## Data
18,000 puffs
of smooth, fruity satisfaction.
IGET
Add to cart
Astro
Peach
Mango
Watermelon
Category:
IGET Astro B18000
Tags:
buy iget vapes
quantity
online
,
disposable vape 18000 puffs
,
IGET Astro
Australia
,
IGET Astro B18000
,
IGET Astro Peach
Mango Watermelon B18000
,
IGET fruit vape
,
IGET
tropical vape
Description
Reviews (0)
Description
---
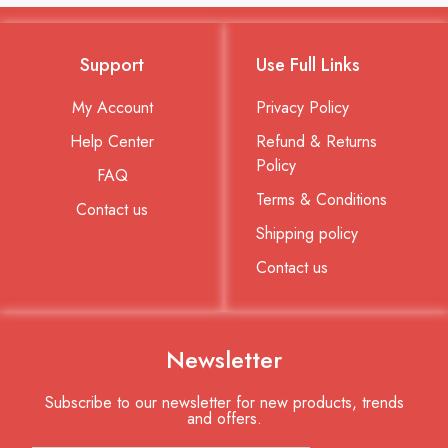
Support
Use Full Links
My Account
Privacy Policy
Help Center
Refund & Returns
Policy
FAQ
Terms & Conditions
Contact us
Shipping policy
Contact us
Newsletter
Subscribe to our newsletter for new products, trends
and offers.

## What to do
Where does the word "puffs" occur in the records? Return every line that holds it.

## Response area
18,000 puffs
disposable vape 18000 puffs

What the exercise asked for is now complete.